WHAT TO DO
Return every entry below exactly as written, minus the pictures.

[Stored dataset items]
%%

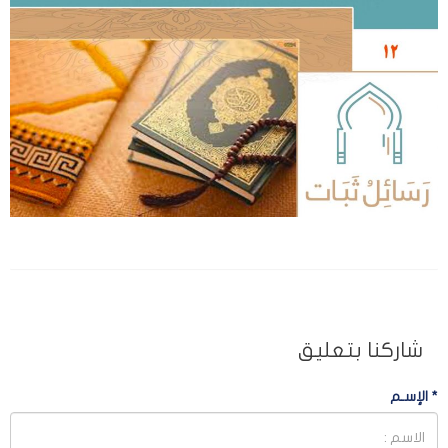
شاركنا بتعليق
*
الإسـم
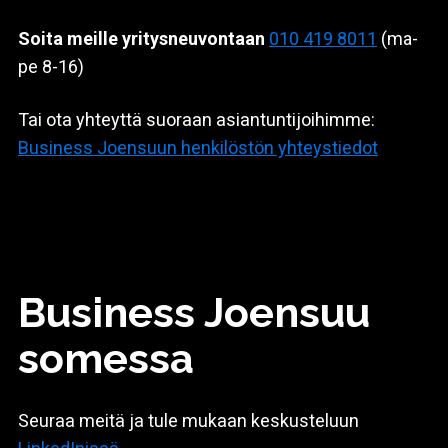
Soita meille yritysneuvontaan
010 419 8011
(ma-
pe 8-16)
Tai ota yhteyttä suoraan asiantuntijoihimme:
Business Joensuun henkilöstön yhteystiedot
Business Joensuu
somessa
Seuraa meitä ja tule mukaan keskusteluun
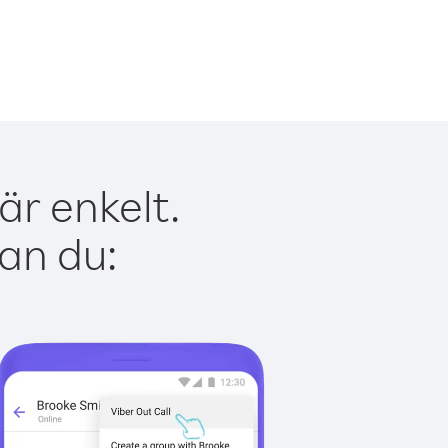
är enkelt.
kan du:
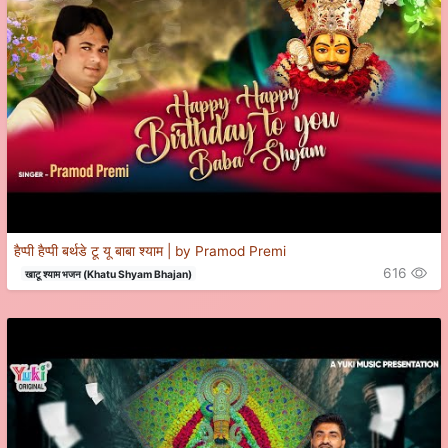
हैप्पी हैप्पी बर्थडे टू यू बाबा श्याम | by Pramod Premi
616
खाटू श्याम भजन (Khatu Shyam Bhajan)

%%

EXERCISE RESPONSE
شاركنا بتعليق
*
الإسـم
Soita meille yritysneuvontaan
010 419 8011
(ma-
pe 8-16)
Tai ota yhteyttä suoraan asiantuntijoihimme:
Business Joensuun henkilöstön yhteystiedot
Business Joensuu
somessa
Seuraa meitä ja tule mukaan keskusteluun
är enkelt.
kan du:
हैप्पी हैप्पी बर्थडे टू यू बाबा श्याम | by Pramod Premi
616
खाटू श्याम भजन (Khatu Shyam Bhajan)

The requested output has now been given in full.